Former Director-General of the Nigerian Maritime Administration (NMA), Mr. Patrick Egesi has described the Nigeria Customs Service as militarized, enemy of freight.
Egesi who made this known at a forum in Lagos recently said that the Nigeria Customs Service rather that accelerate trade was laying more emphasis on revenue than trade even as he called on the Service to remove revenue if it tends to obscure trade.
He added that cars were no more coming into the country as a result of high tariff calling on government and its policy makers to do a review of the auto policy and get trade back on the right footing.
He however argued that in order to reposition the service, it should be removed from the Ministry of Finance and placed under the Ministry of Industry, Trade and investment to help facilitate trade and then develop a template for revenue generation.
In his word, “The issue is about freight, it is not about people, it is not about ships. We have a customs that is militarized, a customs that is an enemy of freight; that is what the customs is. A customs should be an accelerator of trade.

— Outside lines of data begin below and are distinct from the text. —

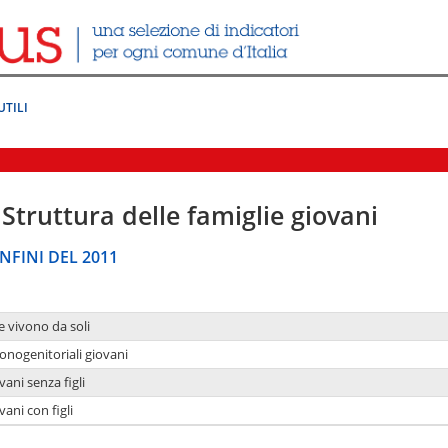
UTILI
Struttura delle famiglie giovani
NFINI DEL 2011
e vivono da soli
onogenitoriali giovani
ani senza figli
ani con figli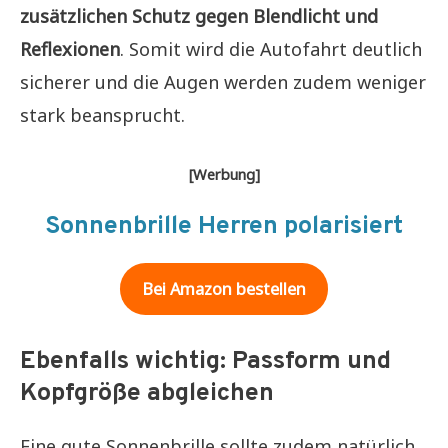
zusätzlichen Schutz gegen Blendlicht und
Reflexionen
. Somit wird die Autofahrt deutlich
sicherer und die Augen werden zudem weniger
stark beansprucht.
[Werbung]
Sonnenbrille Herren
polarisiert
Bei Amazon bestellen
Ebenfalls wichtig: Passform und
Kopfgröße abgleichen
Eine gute Sonnenbrille sollte zudem natürlich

“In fact, borrowing from Nweke’s word, it (customs) should be in the Ministry of Trade and Industry to help facilitate trade and then develop those things to help where you want to generate revenue. Where revenue obscures trade, you remove it. You must ask yourself, what does the country want? What is the balance after everything? Cars are no more coming, we should ask ourselves, are we losing or are we gaining? Nobody is doing the balancing. When you do economic balancing, you must do social economic balancing. How many people that could be earning a living that are not earning a living because you raised tariff, you are looking at money.

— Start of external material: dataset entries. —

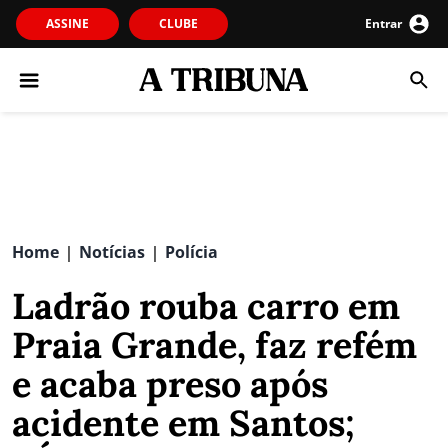
ASSINE
CLUBE
Entrar
Home
Notícias
Polícia
|
|
Ladrão rouba carro em
Praia Grande, faz refém
e acaba preso após
acidente em Santos;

“And until we realize what we are toying with, not coming here to speak grammar, people should sit down and ask ourselves; what is likely to come from this? You must plan, if you don’t plan well, you lose”.
Meanwhile, all effort made to get the reaction of the Public Relations Officer of the Nigeria Customs Service, Mr. Joseph Attah proved abortive as his cell phone could not be reached as at the time of filing this report.